Miami head coach Jim Larrañaga moves around the arena at a slow pace. He follows a simple routine of cereal in the morning. This diet is supplemented by trips to Smoothie King when he needs to fill up with a treat.

For the second time in a row, the relatable 73-year-old man took his team to an Elite Eight matchup after a victory in the Sweet 16 against the No. 1 seed Houston Cougars. After downing the Texas Longhorns 87-81 in comeback fashion, Miami advanced to its first-ever Final Four.

“We went on a run offensively, defensively, and that completely turned the game around. When it got to be 75-75, we’ve been in so many close games this year, I felt very comfortable and confident these guys will pull us through,” Larrañaga said after beating Texas.

For such an occasion, the locker-room dancing, joyous older man could only smile as he threw on his shirt, which read “Champs,” with “The Final Chapter” lettered in bold underneath.

“I love these guys. They’re all terrific. Their personalities are just sensational,” Larrañaga said.

Miami was eventually eliminated by a dominant buzzsaw. The UConn Huskies earned the title of the best team in college basketball in 2023. Their 72-59, Final Four victory against the ‘Canes was their slimmest margin of victory throughout their six-game journey in the NCAA Tournament.

“Only one team wins it,” Larrañaga told reporters outside the Watsco Center after the loss to Connecticut. “To accomplish what we did, getting to the Final Four for the first time in [the] school’s history is something to be very proud of. I told our players, I’ve told our fans, ‘This is a lifelong memory, you will never forget this.”

Unlike the 73-year-old Larrañaga, the Hurricanes basketball team he coached all season long played at a blazing pace, able to run by opponents with relative ease. In 37 games, Miami faced a variety of challenges from around the country, from conference foe Duke to the best two teams in “The Lone Star State”: Texas and Houston.

Miami handled almost every challenge in its path. The Hurricanes won a share of the Atlantic Coast Conference (ACC) regular season title, avoided an upset against Drake, then trounced two consecutive higher-seeded teams in Indiana and Houston. Then, they still had time for a comeback victory against another favored opponent to advance to their first Final Four in school history.

In each circumstance, Larrañaga adjusted to his opponent’s strengths and weaknesses with the weapons on the roster, leaving the opposition with little to counter with.

“We played a lot of seven-footers this year. None of them bothered us,” Houston head coach Kelvin Sampson said of Miami’s Norchad Omier. “They were never a factor with us. This kid was because of how good he is.”

Even as some of Miami’s players simmered down, others on the roster found a way. Without Omier for parts of the game against Texas, Larrañaga leaned on senior Jordan Miller to come through with 27 points, while the coach elected to sit his frontcourt player on the bench for much of the first half to avoid any worse foul trouble.

“My coaches are saying don’t take him out because he only has one foul,” Larrañaga said. “He’s a very aggressive player.”

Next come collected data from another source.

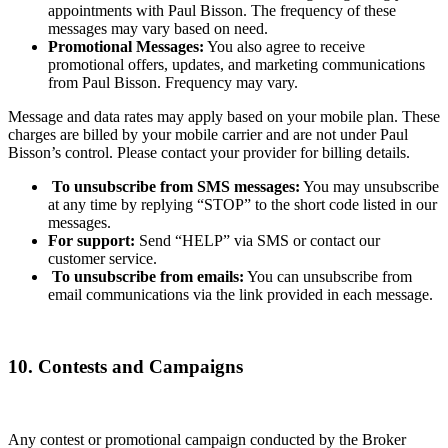
appointments with Paul Bisson. The frequency of these
messages may vary based on need.
Promotional Messages:
You also agree to receive
promotional offers, updates, and marketing communications
from Paul Bisson. Frequency may vary.
Message and data rates may apply based on your mobile plan. These
charges are billed by your mobile carrier and are not under Paul
Bisson’s control. Please contact your provider for billing details.
To unsubscribe from SMS messages:
You may unsubscribe
at any time by replying “STOP” to the short code listed in our
messages.
For support:
Send “HELP” via SMS or contact our
customer service.
To unsubscribe from emails:
You can unsubscribe from
email communications via the link provided in each message.
10. Contests and Campaigns
Any contest or promotional campaign conducted by the Broker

Making the chess move early, Larrañaga was able to save Omier’s abilities for the final minutes of the game, where the Nicaraguan was able to finish the game without fouling out.

The long tenured coach has been the only constant during years of building Miami basketball. The Hurricanes were unable to reach the NCAA Tournament in six of Larrañaga’s 12 seasons with the team. Even when the Hurricanes did make it, they failed to ever advance past the Sweet 16 until last year. It has hardly been a linear path, and Miami has grown exponentially in the last two seasons, as Larrañaga has stuck around for it all.

“When people are watching us on TV, the next thing they do, oh, I don’t know much about the University of Miami,” Larrañaga said. “Let me go check that out on their website. Then all of a sudden, we get more applications to our university.”

Miami ultimately couldn’t rise to the challenge of winning its coveted first national title in school history. If this season is any indication, however, that title may not be far away.

Larrañaga last led his team to the Final Four in 2006. The George Mason Patriots made it to the last region of the tournament before bowing out to the eventual champion Florida Gators. The Patriots were the No. 11 seed in the tournament.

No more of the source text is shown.